His proposed budget, released in March, advocated for cutting federal funds to Amtrak's long-distance lines (which, in fairness, would affect neither Philly Northeast Corridor nor the Washington line), and would also bar the Federal Transit Administration from funding new transit projects. He's rolled back a proposed regulation that would have required railroad companies to test employees for sleep apnea, a factor in the New Jersey Transit crash in Hoboken last year. In July, local transportation officials said a plan for rail improvements in the region is still waiting on word from the feds about whether they'd be able to fund it.

And the infrastructure plan itself is still mostly talking points, said Erick Guerra, a city planning professor at Penn: "The substance of the plan is rhetoric, and then slashing a few programs and agencies," he said. "I haven't seen very much evidence that he thinks very thoughtfully about these issues, other than saying, 'We have the worst infrastructure and we need the best infrastructure.'" And, because it's 2017 and literally nothing is a bipartisan issue anymore, it's unclear whether this plan even gets through Congress.

What they’re saying

"From the beginning, America has been defined by its people." — The opening line from the recently-unveiled Donald Trump animatronic in Disney World's Hall of Presidents, dashing my hopes for a robot that just yelled Trump tweets while the Lincoln robot tried to deliver the Gettysburg Address. Go bland or go home, I guess.

"I was an easy pickup. Very easy pickup. And a couple, two, three other Democrats would have been easy pickups, if they had just made an effort." — Democratic Sen. Joe Manchin, of West Virginia, saying that if Republicans had tried harder to reach across the aisle, they might have gotten a few Democrats on board with their deeply unpopular tax bill.

"Let's get on with the real issues that are facing people of this country right now, and I don't think that the President ought to resign at this point." newly-elected Alabama Sen. Doug Jones, who defeated Republican Roy Moore in a nail-biter last week, already breaking with some of his Democratic colleagues in the Senate who have called for Trump to resign over the allegations of sexual harassment that surfaced during the campaign.

In other news…

  1. After binge-watching Westworld last year, I have decided that every single animatronic on the planet, including those in Philly's beloved Charles Dickens Christmas extravaganza, is an eldritch abomination. (Yeah, I said it.) But Donald Trump's Hall of Presidents robot just took on a starring role in Twitter's nightmares.

  2. The House is voting on the revamped GOP tax bill today.

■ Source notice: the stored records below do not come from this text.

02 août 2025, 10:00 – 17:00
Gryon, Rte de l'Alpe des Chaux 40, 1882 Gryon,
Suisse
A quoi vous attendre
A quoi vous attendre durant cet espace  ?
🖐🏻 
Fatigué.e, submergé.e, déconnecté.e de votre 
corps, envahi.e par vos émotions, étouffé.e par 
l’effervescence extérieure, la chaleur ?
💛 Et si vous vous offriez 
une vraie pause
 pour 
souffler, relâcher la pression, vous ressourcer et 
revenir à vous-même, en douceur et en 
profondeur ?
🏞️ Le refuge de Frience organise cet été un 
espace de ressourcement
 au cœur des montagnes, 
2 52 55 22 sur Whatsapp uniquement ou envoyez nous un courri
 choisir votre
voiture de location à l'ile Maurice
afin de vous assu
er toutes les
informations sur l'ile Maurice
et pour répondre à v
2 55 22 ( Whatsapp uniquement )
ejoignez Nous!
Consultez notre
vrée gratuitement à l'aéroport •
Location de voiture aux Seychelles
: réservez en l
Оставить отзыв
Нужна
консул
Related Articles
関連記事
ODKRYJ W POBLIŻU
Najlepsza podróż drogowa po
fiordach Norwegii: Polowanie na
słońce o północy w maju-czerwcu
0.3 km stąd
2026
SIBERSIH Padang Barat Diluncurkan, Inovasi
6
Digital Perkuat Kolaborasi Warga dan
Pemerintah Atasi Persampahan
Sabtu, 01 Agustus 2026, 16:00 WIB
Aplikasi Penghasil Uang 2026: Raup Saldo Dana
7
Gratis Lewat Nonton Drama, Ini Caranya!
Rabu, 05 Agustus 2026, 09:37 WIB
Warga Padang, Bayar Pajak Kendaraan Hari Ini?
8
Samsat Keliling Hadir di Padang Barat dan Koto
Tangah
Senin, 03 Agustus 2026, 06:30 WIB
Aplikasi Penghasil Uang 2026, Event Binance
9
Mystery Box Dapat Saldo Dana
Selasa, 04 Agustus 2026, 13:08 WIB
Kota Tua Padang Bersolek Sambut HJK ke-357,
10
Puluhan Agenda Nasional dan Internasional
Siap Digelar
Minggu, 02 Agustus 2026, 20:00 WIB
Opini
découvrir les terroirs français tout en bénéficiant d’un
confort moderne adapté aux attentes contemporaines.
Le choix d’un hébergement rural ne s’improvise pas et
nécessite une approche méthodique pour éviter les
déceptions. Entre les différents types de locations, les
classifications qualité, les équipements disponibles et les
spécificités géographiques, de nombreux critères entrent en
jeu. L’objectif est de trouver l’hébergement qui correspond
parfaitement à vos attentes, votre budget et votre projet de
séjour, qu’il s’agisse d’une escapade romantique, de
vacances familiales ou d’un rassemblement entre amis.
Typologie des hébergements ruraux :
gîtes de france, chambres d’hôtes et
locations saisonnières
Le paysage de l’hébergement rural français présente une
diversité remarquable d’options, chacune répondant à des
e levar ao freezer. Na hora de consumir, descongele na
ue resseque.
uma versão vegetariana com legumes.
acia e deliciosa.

Here's a good graphic from the New York Times on what's changed. And here's an analysis from the Tax Policy Center, concluding that the plan doesn't live up to Trump's promise of "massive tax cuts" for the middle class.

  3. White House lawyers are meeting with Robert Mueller's team this week about the status of the Russia investigation, the Washington Post reports, but it's likely the investigation could stretch on for another year.

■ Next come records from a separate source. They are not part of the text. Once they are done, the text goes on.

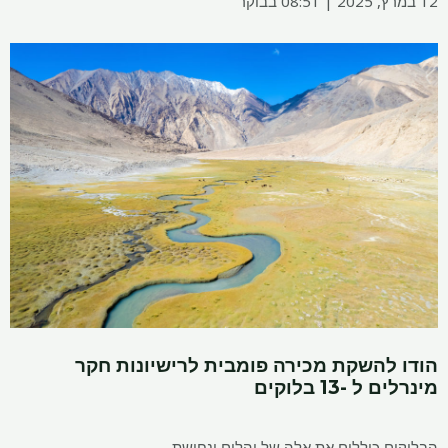
להשקת מכירה פומבית לרישיונות חקר
-13 בלוקים
 כוללים את אלה של יהלום ונחושת.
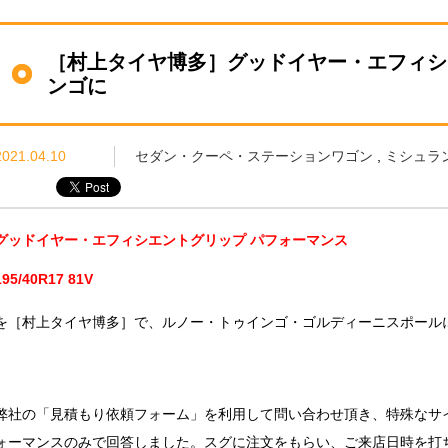
［村上タイヤ博多］グッドイヤー・エフィシ
ンゴに
2021.04.10
セダン・クーペ・ステーションワゴン
,
ミシュラ
グッドイヤー・エフィシエントグリップ パフォーマンス
195/40R17 81V
を［村上タイヤ博多］で、ルノー・トゥインゴ・ゴルディーニスポール
弊社の「見積もり依頼フォーム」を利用して問い合わせ頂き、特殊なサ
ォーマンスのみで回答しました。スグに注文をもらい、ご来店日時を打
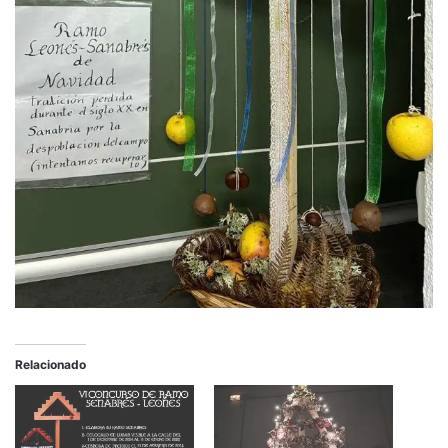
Relacionado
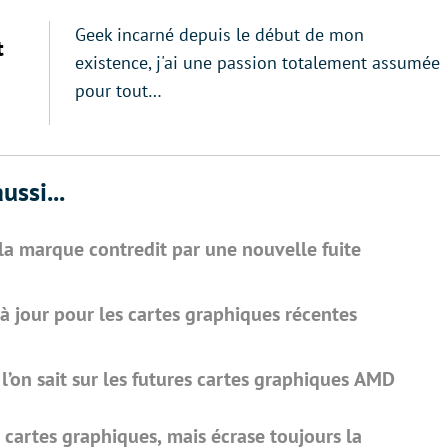
Geek incarné depuis le début de mon
t
existence, j'ai une passion totalement assumée
pour tout…
ussi...
e la marque contredit par une nouvelle fuite
à jour pour les cartes graphiques récentes
’on sait sur les futures cartes graphiques AMD
de cartes graphiques, mais écrase toujours la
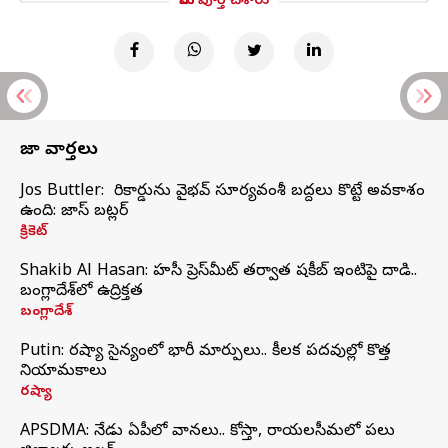
మీరు పూర్తి చేశారు
తాజా వార్తలు
Jos Buttler: నా రికార్డును వైభవ్ సూర్యవంశీ బద్దలు కొట్టే అవకాశం
ఉంది: జాస్ బట్లర్
క్రికెట్
Shakib Al Hasan: హసీనా ప్రెస్‌మీట్‌ తర్వాత షకీబ్‌ ఇంటిపై దాడి..
బంగ్లాదేశ్‌లో ఉద్రిక్తత
బంగ్లాదేశ్
Putin: రష్యా సైన్యంలో భారీ మార్పులు.. కీలక పదవుల్లో కొత్త
నియామకాలు
రష్యా
APSDMA: నేడు ఏపీలో వానలు.. కోస్తా, రాయలసీమలో పలు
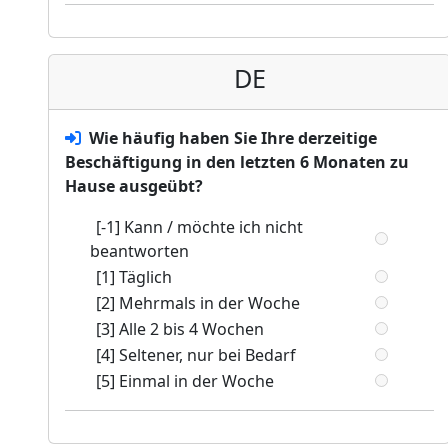
DE
Wie häufig haben Sie Ihre derzeitige
Beschäftigung in den letzten 6 Monaten zu
Hause ausgeübt?
[-1] Kann / möchte ich nicht
beantworten
[1] Täglich
[2] Mehrmals in der Woche
[3] Alle 2 bis 4 Wochen
[4] Seltener, nur bei Bedarf
[5] Einmal in der Woche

  4. PA state Sen. Daylin Leach is "taking a step back" from his campaign after allegations he engaged in inappropriate sexual talk and unwelcome touching with staffers surfaced in the Inquirer this weekend.

What I’m reading

  1. My colleague Jon Tamari wrote about the Philly residents charged in a sweeping federal trial over the protests at President Trump's inauguration.

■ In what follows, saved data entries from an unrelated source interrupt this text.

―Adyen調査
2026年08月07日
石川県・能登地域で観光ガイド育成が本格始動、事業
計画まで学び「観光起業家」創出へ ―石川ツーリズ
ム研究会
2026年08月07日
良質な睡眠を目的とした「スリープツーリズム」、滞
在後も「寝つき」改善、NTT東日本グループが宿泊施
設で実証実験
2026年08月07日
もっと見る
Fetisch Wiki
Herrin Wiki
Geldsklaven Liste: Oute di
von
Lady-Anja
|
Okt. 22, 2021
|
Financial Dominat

  2. Please scream with me over this New York Times report about the Pentagon's SECRET UFO PROGRAM, which has been criminally buried in the relentless political news cycle.

  3. My colleague Jeff Gammage wrote about Philly's undocumented immigrants, and the ways, big and small, that life has changed for them a year into the Trump presidency.

A non-political palate cleanser

My favorite Inquirer tradition is here: our staff's annual list of book recommendations. My colleagues have impeccable taste and few of my faves are on here (but if you read one thing this year, let it be Lincoln in the Bardo).